I’m spending some of my focus when walking around trying to keep my head pulled up without pulling my whole body up; one concept there (I think saw this in one of the Damo Mitchell books) is to think of my spine as a chain with both the top of my head and my pelvis pulling on it to keep it taught. Also, I want to get out of the habit of tensing my stomach muscles by default. Not sure exactly how much progress I’m making on keeping my head raised, but it is reminding me of how it feels to sink a little into my kua: it can actually feel really good, and that feeling was sometimes spreading to my torso. So I guess I should keep on trying that…

One thing I noticed in class on Saturday was that I was managing to relax my torso while doing the form. This actually started with Silk Reeling: e.g. on Waist Rotation it’s mostly my legs / kua (or maybe those plus my dantian?) moving things with my torso coming along for the ride; and I felt like I was sometimes getting that feeling while doing the form. I’m not 100% sure if that’s a good thing or not, but I think it is? And maybe it’s in part what people are talking about when they say that movements should originate from the dantian, though I’m not 100% sure about that either.
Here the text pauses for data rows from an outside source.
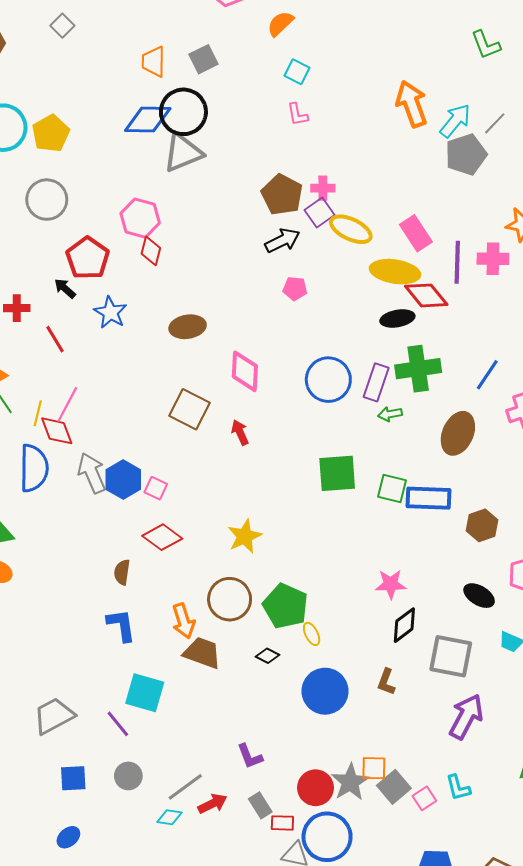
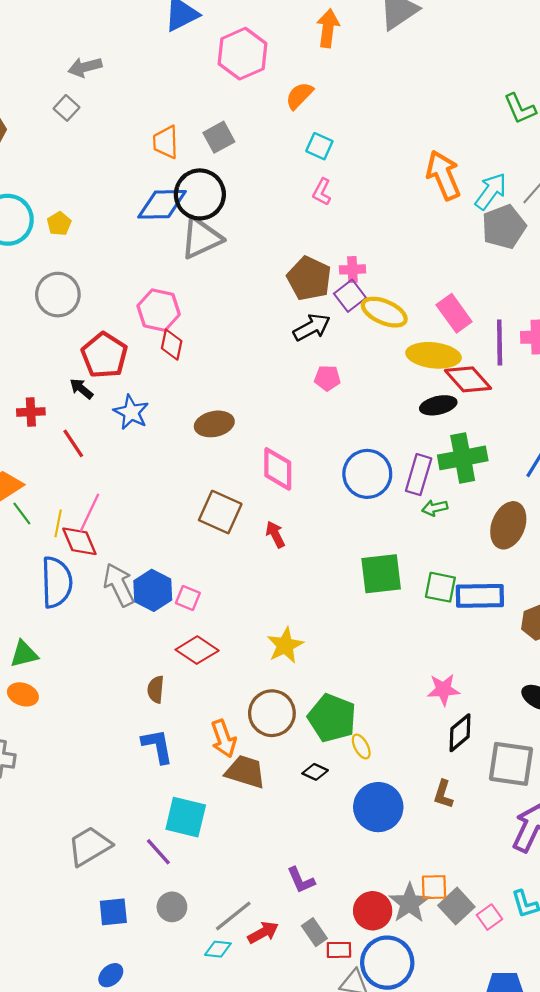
pink L-shape: (297, 114) -> (322, 192), turned 40
yellow pentagon: (51, 133) -> (59, 224), size x0.6

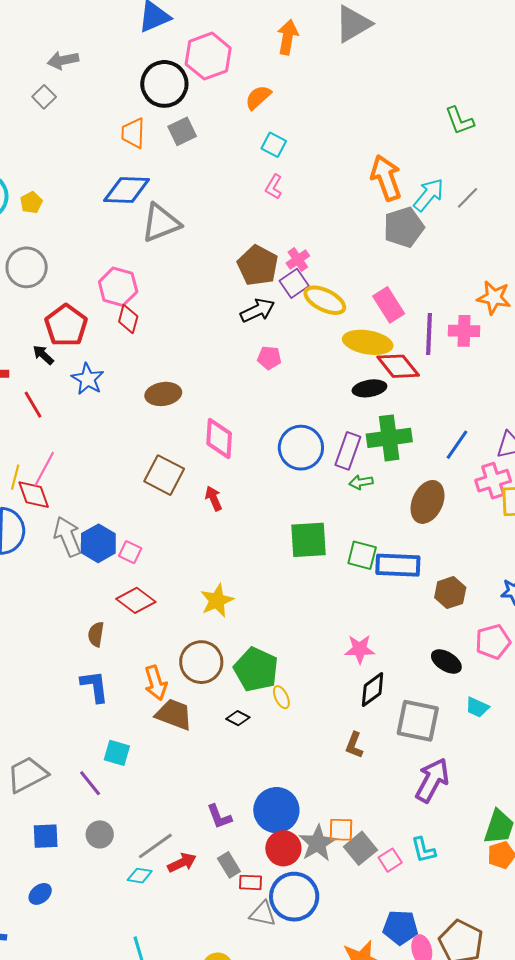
black circle: (200, 194) -> (164, 84), moved
gray pentagon: (504, 227) -> (404, 227), moved
pink cross: (352, 269) -> (298, 259), turned -35
blue circle: (378, 807) -> (276, 810), moved
cyan square: (186, 817) -> (117, 753), size x0.7

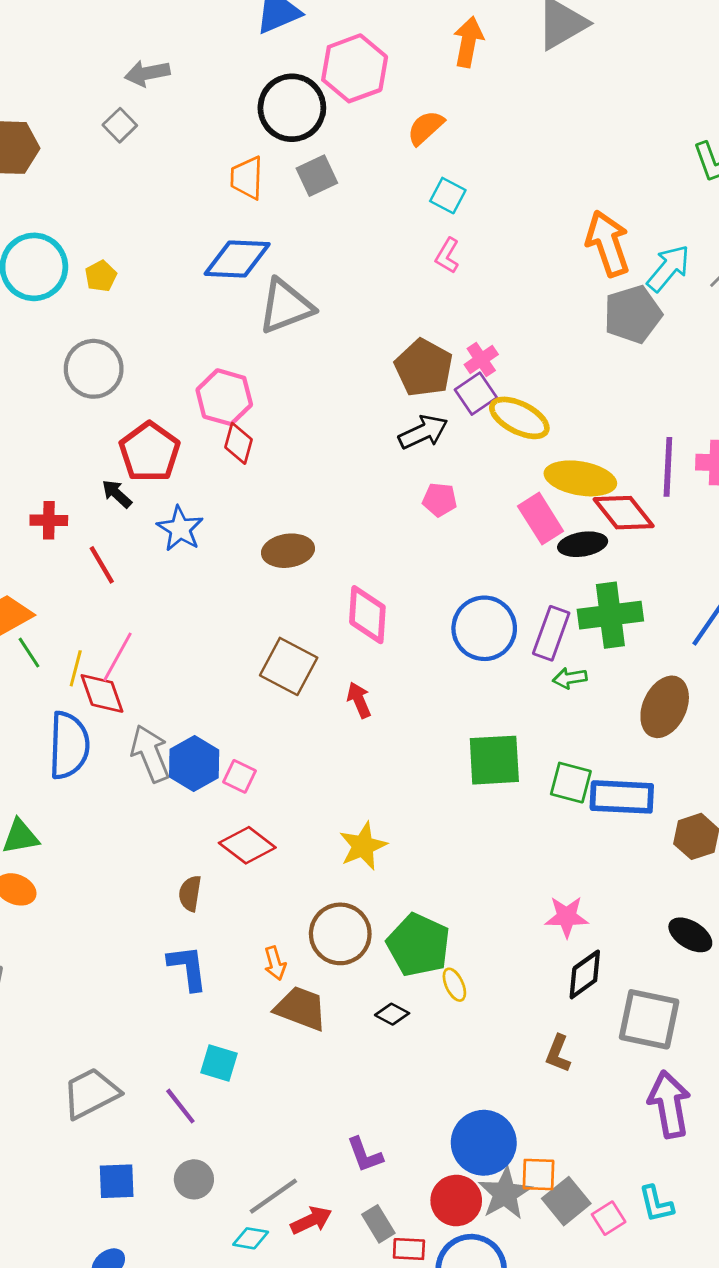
pink rectangle: (389, 305) -> (541, 519), moved
orange arrow: (156, 683) -> (275, 963), size x0.7
purple arrow: (432, 780) -> (669, 1104), turned -39
blue circle: (276, 810) -> (484, 1143), moved

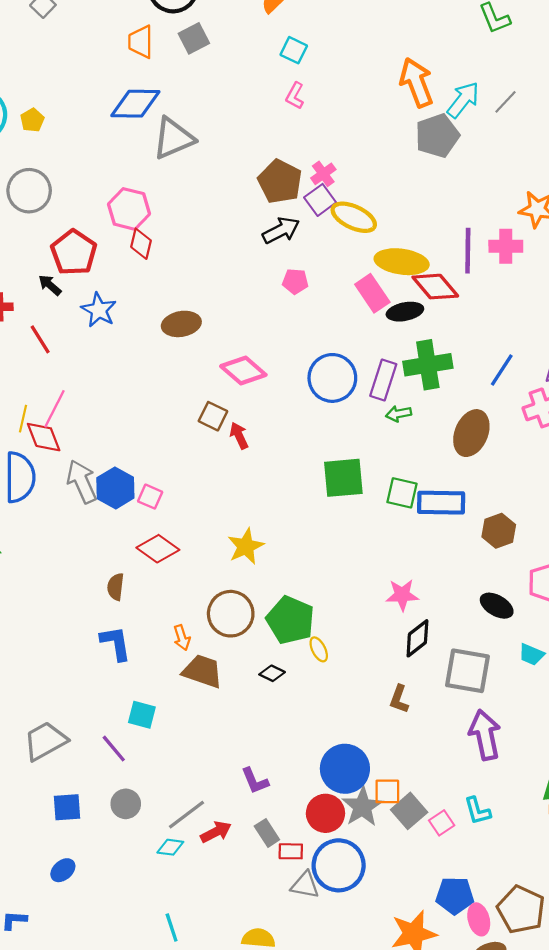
pink diamond: (367, 615) -> (243, 371), turned -51
brown square: (289, 666) -> (213, 416), moved, size x0.7

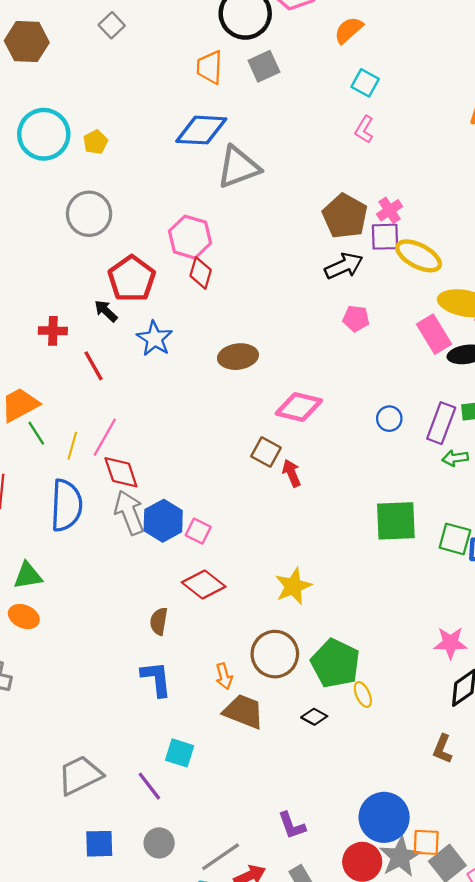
purple square: (320, 200) -> (385, 237), turned 32
pink diamond: (243, 371) -> (299, 407), turned -30
blue circle: (332, 378) -> (389, 419), size x0.5
red diamond: (44, 437) -> (121, 472), moved

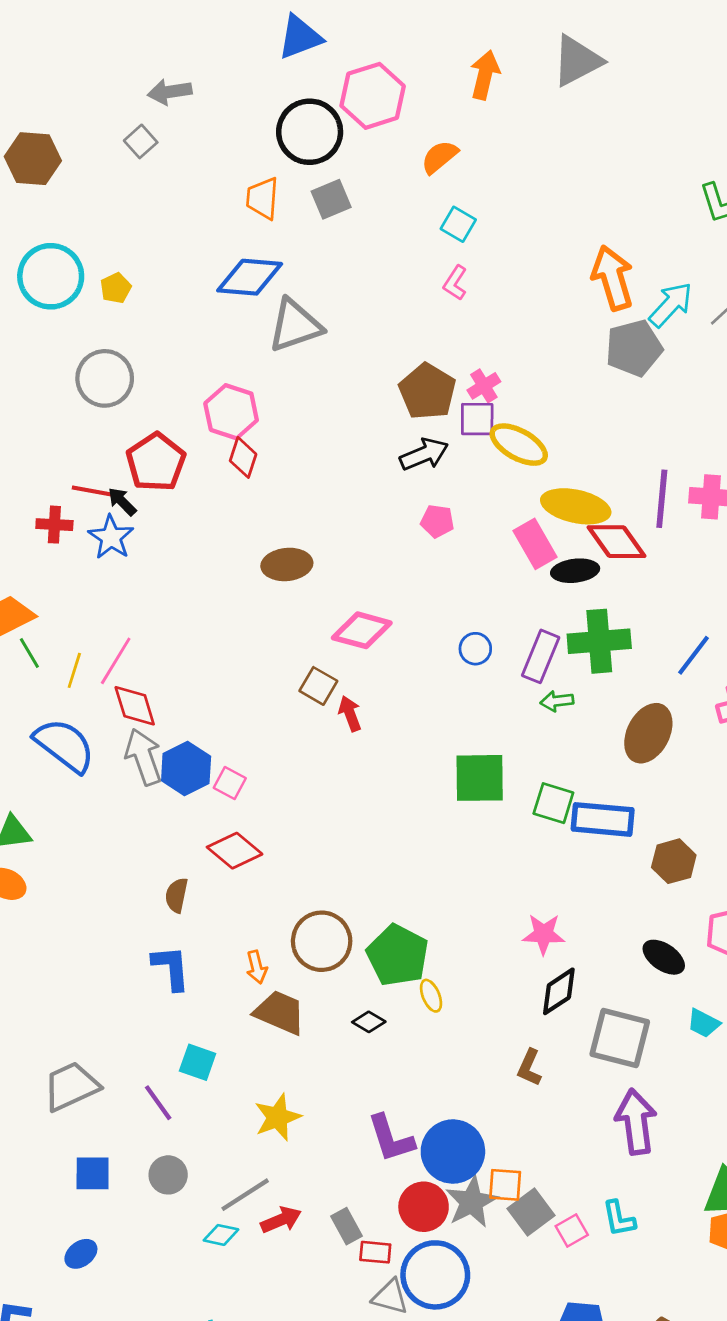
blue star: (155, 339) -> (111, 537), moved
red line: (93, 366) -> (92, 491), moved, turned -52
blue semicircle: (66, 505) -> (64, 745), turned -57
yellow star: (293, 586) -> (278, 1117), moved
purple L-shape: (292, 825) -> (391, 1138), moved, size x1.4

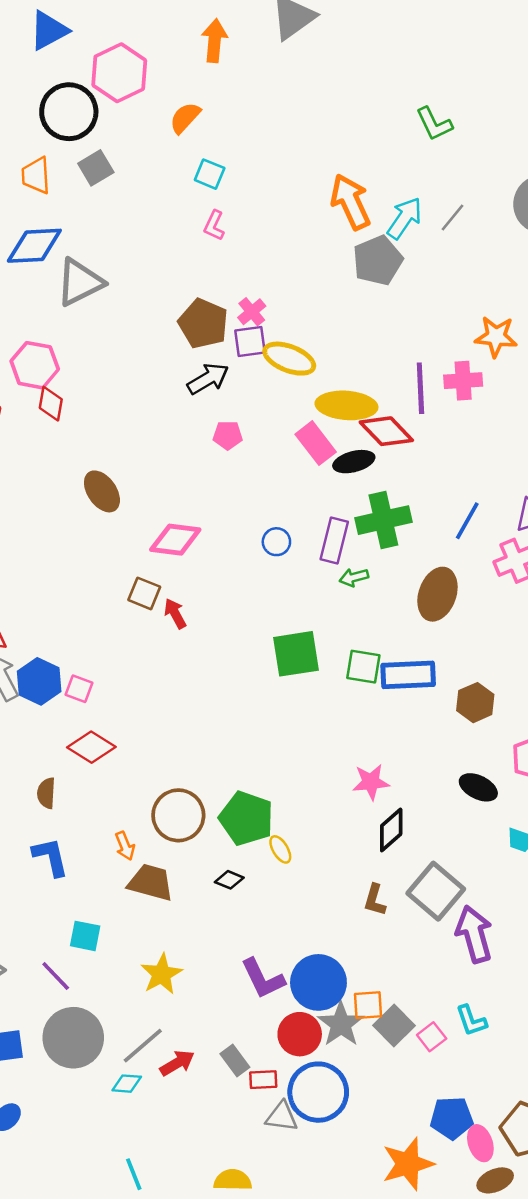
brown ellipse: (287, 564) -> (102, 491), turned 69
gray square: (620, 1038) -> (436, 891), moved, turned 34
gray circle: (168, 1175) -> (73, 1038), size x1.8

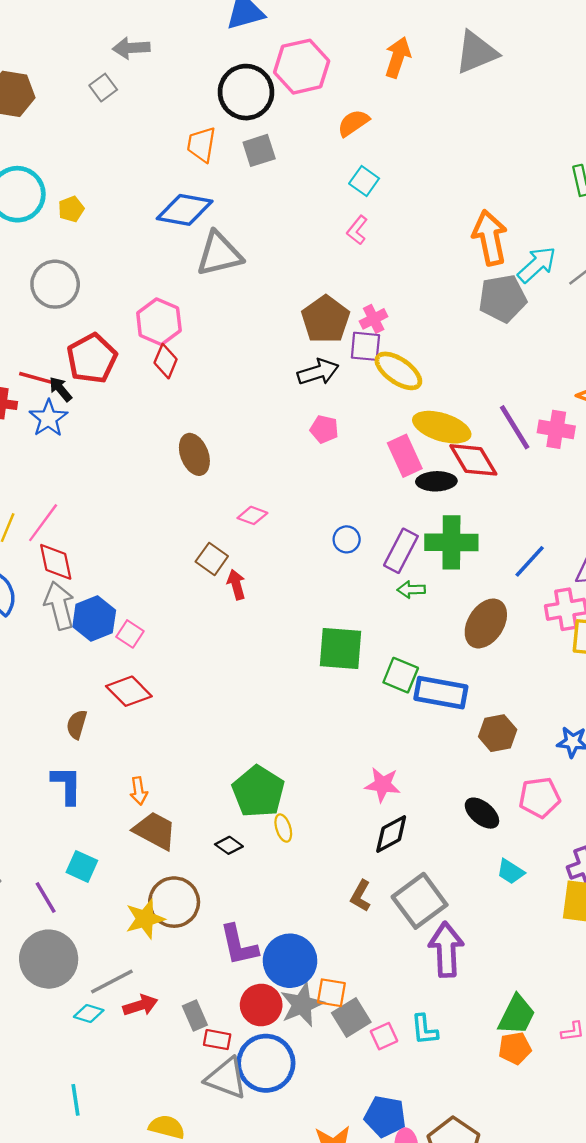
purple line: (420, 388) -> (515, 427), turned -42
pink diamond: (175, 540) -> (252, 515), size x0.6
brown circle: (178, 815) -> (174, 902), moved
gray triangle: (282, 1117) -> (226, 1078), size x1.4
At any rate, something to experiment with.

On Sunday morning I was doing a breathing meditation exercise lying down on my back while Liesl was walking Widget. One thing I’ve noticed in the past is that it feels like my breath goes in an arc: down from my nose to my throat, then along my lungs (horizontally, since I’m lying down, and then it feels like things are going up a little at the end (maybe that’s my abdomen expanding). And, this time, maybe 5 or 10 minutes in, that last little bit started to spontaneously set off a feeling of dantian rotations, in the forward circle direction, with the up from breathing at the bottom of my lungs matching the up part of the dantian rotation at the top. Kind of a trippy feeling; I didn’t want to pay too much attention to it, because the instructions for that exercise say to observe but not really focus on what’s going on, but I hope it happens again? (I looked up the description of the exercise after doing that and I didn’t notice anything matching that experience…)

Some notes from the Tuesday class: my teacher mentioned turning to the right / sinking into your right kua at the start of Six Sealing Four Closing, I don’t think I do that so much, and it clearly helps. And he mentioned relaxing at the end of the movement to the left right after that: I do that some, but maybe I should do it more? Also, I’m still feeling a little stuck (and with my torso out of place) right after pounding my fist in Jing Gang, and also I’m leaning a little when I move my foot to the right partway through Grab and Tuck Robe, I should work on those.